"""

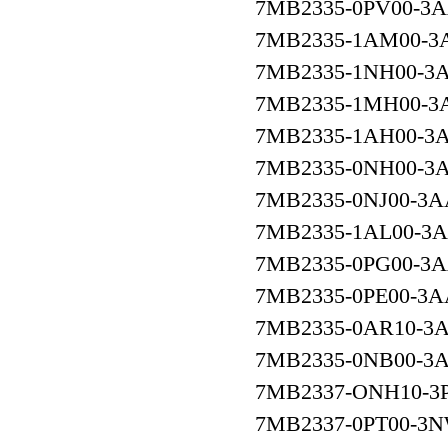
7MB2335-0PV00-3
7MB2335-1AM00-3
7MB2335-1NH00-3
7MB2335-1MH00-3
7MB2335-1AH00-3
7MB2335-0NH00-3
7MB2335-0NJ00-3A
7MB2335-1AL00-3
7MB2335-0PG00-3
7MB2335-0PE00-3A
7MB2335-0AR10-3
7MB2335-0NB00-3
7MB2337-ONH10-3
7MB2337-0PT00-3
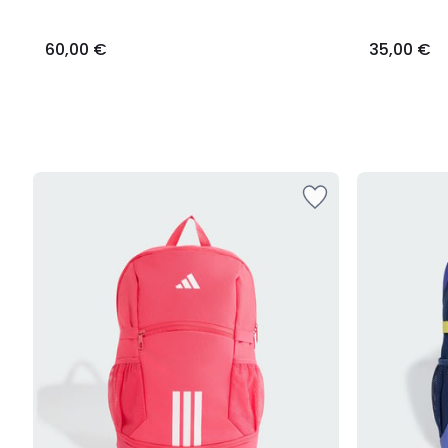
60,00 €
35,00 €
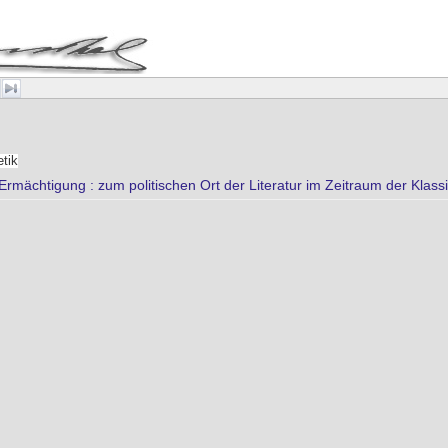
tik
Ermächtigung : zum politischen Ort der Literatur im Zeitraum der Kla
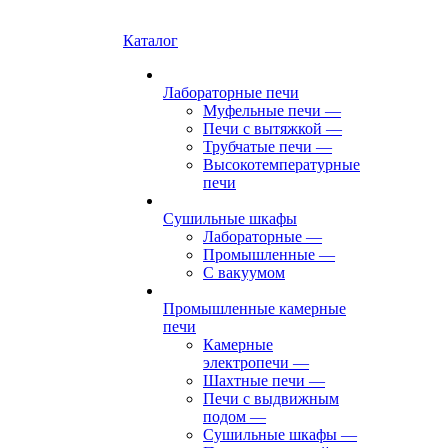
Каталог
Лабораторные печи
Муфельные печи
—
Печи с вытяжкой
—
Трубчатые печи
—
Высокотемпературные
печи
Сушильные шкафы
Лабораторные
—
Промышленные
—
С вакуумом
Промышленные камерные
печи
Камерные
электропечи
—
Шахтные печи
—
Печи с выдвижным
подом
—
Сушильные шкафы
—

"""

EXERCISE DETAILS:
Pictures excluded, copy exactly the lines running from the one with "7MB2335-0NB00-3" through the last line of the material.

YOUR SOLUTION:
7MB2335-0NB00-3
7MB2337-ONH10-3
7MB2337-0PT00-3
60,00 €
35,00 €
tik
Ermächtigung : zum politischen Ort der Literatur im Zeitraum der Kla
Каталог
Лабораторные печи
Муфельные печи
—
Печи с вытяжкой
—
Трубчатые печи
—
Высокотемпературные
печи
Сушильные шкафы
Лабораторные
—
Промышленные
—
С вакуумом
Промышленные камерные
печи
Камерные
электропечи
—
Шахтные печи
—
Печи с выдвижным
подом
—
Сушильные шкафы
—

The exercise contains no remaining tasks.